If the currency disbanded, or some members were forced to leave the eurozone and adopt weaker sovereign currencies, they would be less able to afford to buy Chinese goods, while their own products would become relatively more attractive as exports, undermining China’s competitive advantage.
In the latest phase of its global development, China is furiously sourcing luxury goods for its fast-growing middle class and sophisticated technology to take its manufacturing upmarket.
“In the last 18 months China has moved into a new phase where it has started getting quite vocal about the global economy and is really staking a claim to being a superpower,” said Kathleen Brooks, research director at online foreign exchange trading company Forex.com.
She dates China’s change in attitude to the moment when its foreign currency reserves breached the US$2 trillion mark in July 2009.
However, experts say China’s growing prosperity represents a great opportunity, as well as a threat. With China due to rubber-stamp its 12th five-year plan this year — with the stated aim of using its financial clout to move upmarket — there are huge opportunities for developed economies.
Meanwhile, some analysts watching China’s mammoth shopping spree in recent years still cling to the conclusion that it is all about oil or other natural resources.

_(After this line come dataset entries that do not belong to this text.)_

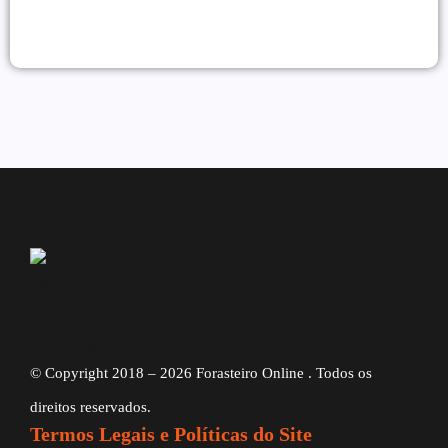
e Fidelizar Clientes em 2026
07/07/2026
Alessio Araújo
|
© Copyright 2018 – 2026 Forasteiro Online . Todos os
direitos reservados.
Termos Legais e Políticas do Site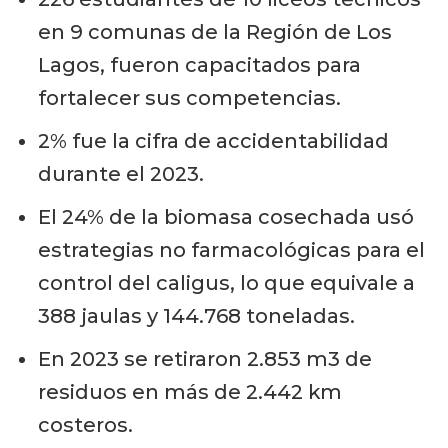
en 9 comunas de la Región de Los
Lagos, fueron capacitados para
fortalecer sus competencias.
2% fue la cifra de accidentabilidad
durante el 2023.
El 24% de la biomasa cosechada usó
estrategias no farmacológicas para el
control del caligus, lo que equivale a
388 jaulas y 144.768 toneladas.
En 2023 se retiraron 2.853 m3 de
residuos en más de 2.442 km
costeros.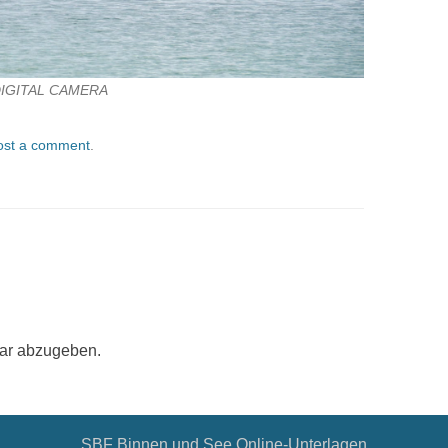
IGITAL CAMERA
ost a comment
.
ar abzugeben.
SBF Binnen und See Online-Unterlagen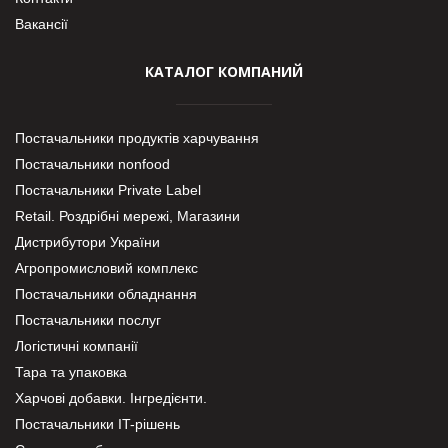
Вакансії
КАТАЛОГ КОМПАНИЙ
Постачальники продуктів харчування
Постачальники nonfood
Постачальники Private Label
Retail. Роздрібні мережі, Магазини
Дистрибутори України
Агропромисловий комплекс
Постачальники обладнання
Постачальники послуг
Логістичні компанії
Тара та упаковка
Харчові добавки. Інгредієнти.
Постачальники IT-рішень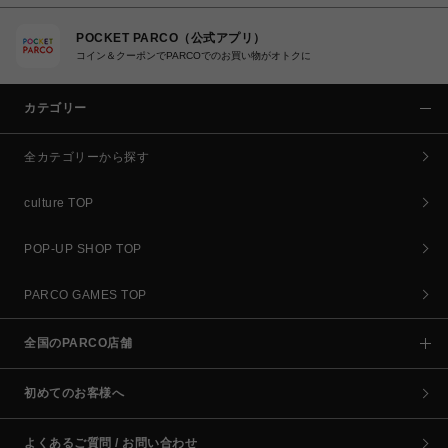
POCKET PARCO（公式アプリ）
コイン＆クーポンでPARCOでのお買い物がオトクに
カテゴリー
全カテゴリーから探す
culture TOP
POP-UP SHOP TOP
PARCO GAMES TOP
全国のPARCO店舗
初めてのお客様へ
よくあるご質問 / お問い合わせ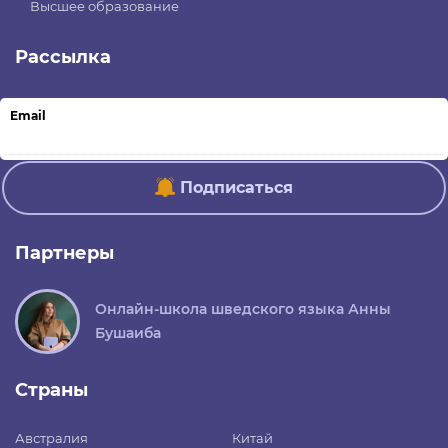
Высшее образование
Рассылка
Email
Подписаться
Партнеры
Онлайн-школа шведского языка Анны
Бушаиба
Страны
Австралия
Китай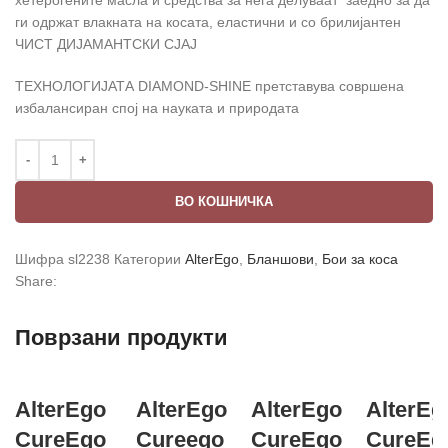
ги одржат влакната на косата, еластични и со брилијантен
ЧИСТ ДИЈАМАНТСКИ СЈАЈ
ТЕХНОЛОГИЈАТА DIAMOND-SHINE претставува совршена
избалансиран спој на науката и природата
ВО КОШНИЧКА
Шифра
sl2238
Категории
AlterEgo
,
Бланшови
,
Бои за коса
Share:
Поврзани продукти
AlterEgo
AlterEgo
AlterEgo
AlterEg
CureEgo
Cureego
CureEgo
CureEg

At first glance, the deal to save the Grangemouth refinery in south east Scotland, fits perfectly into this narrative. As the world’s second-largest economy continues to boom, its hunger for resources has far outstripped its ability to produce them. From Sudan to Iran and from Australia to Afghanistan, it has sought new supplies not just of oil and coal, but of copper, rubber and crops. Factories producing goods for the world need something with which to make them.
“In the 1990s, oil was the first energy source in which China started becoming a net importer. Then, as time went on, gas was imported, too. In the last year it’s become a net importer of coal,” said Zhou Xizhou (周希舟), associate director of global energy consultancy IHS CERA.
However, take another look at PetroChina’s new joint venture with Ineos, Grangemouth’s owner, and it appears rather more complicated. The refinery is a long way from the Pearl River Delta’s manufacturing heartlands and it seems unlikely the Chinese plan to ship the stuff home. Si Bingjun (司丙軍), general manager of PetroChina International London, said the company’s strategy was to build a broader business platform in Europe.
As Zhou points out, even China’s energy acquisitions have been driven not just by direct demand, but by its broader economic development: Specifically, by the changes at state-owned companies that began to raise large sums of money through share offerings.
“If you look at all the national companies in China, they are sitting on a lot of cash. So is the government. They need to find a way to invest that money for potentially higher returns,” he said. “The prices for many oil products are regulated in China, but European refineries follow market prices.”
While energy commodities have dominated Chinese purchases, they are certainly not the only acquisitions. In the last few years, Chinese firms have invested in Swedish car companies and British menswear retailers; in Spanish olive oil as well as Venezuelan crude oil. And if state-owned companies boast the biggest wallets, private enterprise seems just as keen to get its hands on assets overseas — drawn by the prospect of profits rather than diktat from above.
Of course, there are other strategic advantages for China in such deals. It is keen to shore up the faltering European economy — the EU is its largest trade partner — and deflect pressure to allow the yuan to appreciate.
However, its purchases owe much to market forces as well as a political blueprint. Zhou pointed out that recent energy deals also reflect the keenness of producing countries to sell. That dynamic was underlined by the global economic crisis, when China snapped up tens of billions of US dollars worth of assets.
“If you look at Australia, that’s basically how it kept its economy afloat,” he said.